Ten tips for mediating employment disputes: the tips
- Rob McCreath
- Apr 14, 2021
- 3 min read
Updated: May 3, 2021

To illustrate these tips, I’ve previously posted a fairly typical whistleblowing scenario. I think the scenario provides useful context, but you can skip it if you like. In the tips below, O is the organisation and E is the employee.
Obviously, if you’re going to reach a settlement, you’ll want the terms to be as favourable to you as possible. However, if you merely focus on what your side needs to get out of the mediation, you’re unlikely to get very far.
My tips for parties (and advisers) mediating these kinds of disputes are:
1. In advance, identify strengths, weaknesses, opportunities and risks on both sides. Be as honest and realistic with yourselves as you can about your own side’s case and the risks of not settling. Use the uncertainties in the case as a lever for settlement - on both sides.
2. Focus on the future – again from both sides’ points of view. For example, what is the potential impact on E’s career and/or health? What are the risks to O’s regulatory position or reputation? How might settlement mitigate these issues?
3. Make an outline plan for the mediation, including the points that are important to you and concessions you’re prepared to make. Identify potential concessions that may be valuable to the other side but cost you little or nothing. Think about offering up some small unexpected benefits at an early stage. Do not merely focus on financial issues.

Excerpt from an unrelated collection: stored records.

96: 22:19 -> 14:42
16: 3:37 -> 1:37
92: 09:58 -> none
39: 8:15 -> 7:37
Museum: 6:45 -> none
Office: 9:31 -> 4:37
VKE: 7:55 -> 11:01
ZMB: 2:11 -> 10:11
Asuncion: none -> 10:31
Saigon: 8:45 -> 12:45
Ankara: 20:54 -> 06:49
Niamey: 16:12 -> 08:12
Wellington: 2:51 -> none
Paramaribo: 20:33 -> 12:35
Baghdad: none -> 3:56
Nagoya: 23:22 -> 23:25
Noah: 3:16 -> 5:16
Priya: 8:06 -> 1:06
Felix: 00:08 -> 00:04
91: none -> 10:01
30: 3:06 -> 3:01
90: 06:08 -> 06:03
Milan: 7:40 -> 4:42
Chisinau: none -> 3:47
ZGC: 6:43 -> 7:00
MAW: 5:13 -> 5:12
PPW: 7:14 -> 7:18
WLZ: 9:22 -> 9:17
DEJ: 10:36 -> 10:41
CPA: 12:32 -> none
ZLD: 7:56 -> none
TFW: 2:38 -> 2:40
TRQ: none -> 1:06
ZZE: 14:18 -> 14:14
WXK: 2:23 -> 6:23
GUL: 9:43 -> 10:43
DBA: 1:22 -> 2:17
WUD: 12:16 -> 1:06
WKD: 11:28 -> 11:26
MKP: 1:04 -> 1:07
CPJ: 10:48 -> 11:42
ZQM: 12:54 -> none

4. Even though you have an outline plan, be ready to listen and adapt. Be genuinely curious about the other side’s interests and worries. Show that you are really listening. Ask questions to gain understanding rather than to undermine. Breakthroughs can arise from unexpected sources. For example, in one mediation, the acknowledgement of the impact of an employee’s bereavement was key – even though the employer hadn’t known about the bereavement before the mediation.
5. Make sure that the necessary people on your side are in the mediation or (at the very least) readily available. For example, O’s finance director may need to be present or available to authorise a financial settlement. In view of the health concerns, E may need somebody present who can provide appropriate support.
6. In advance of (and during) the mediation, give the mediator as much useful material as you can, confidentially if you prefer. For example, O may have information from a confidential source that E is in the late stages of an application for a senior role at a competitor. Or, E may have information that another employee has a similar case against O.
7. Avoid merely attacking the other side’s perceived weaknesses. This is likely to lead to a reciprocal, and unhelpfully aggressive, counterattack. For example, for O to bang on about E’s perceived poor performance is likely to lead to a flat denial from E and a fruitless argument about the reliability of O’s performance assessment processes.
8. Don’t try to win the arguments (this one can be difficult for lawyers). Cross-examination is unlikely to be helpful. Acknowledge that there are some areas in which you’re never going to reach agreement, but which should not stand in the way of settlement. For example, a settlement would not necessarily have to deal with the issue of E’s level of performance.
9. Identify common ground and build on it. For example, O might agree that E did raise some valid issues (even though in O’s view the issues were relatively minor). With work on both sides, this could lead to an agreed position as to how the internal and external communications around settlement should be dealt with.
10. Try to build constructive momentum. Look for ways to help the other side out of holes. For example, E might be concerned about a regulatory issue potentially affecting his personal position. O could help by bringing a mutually trusted senior compliance manager into the conversation to explain the position and answer E’s questions.
Mediation has a remarkable track record of finding mutually acceptable solutions, particularly to employment and workplace disputes. There’s no simple formula for success, but adopting some or all of the above suggestions will help to maximise your prospects.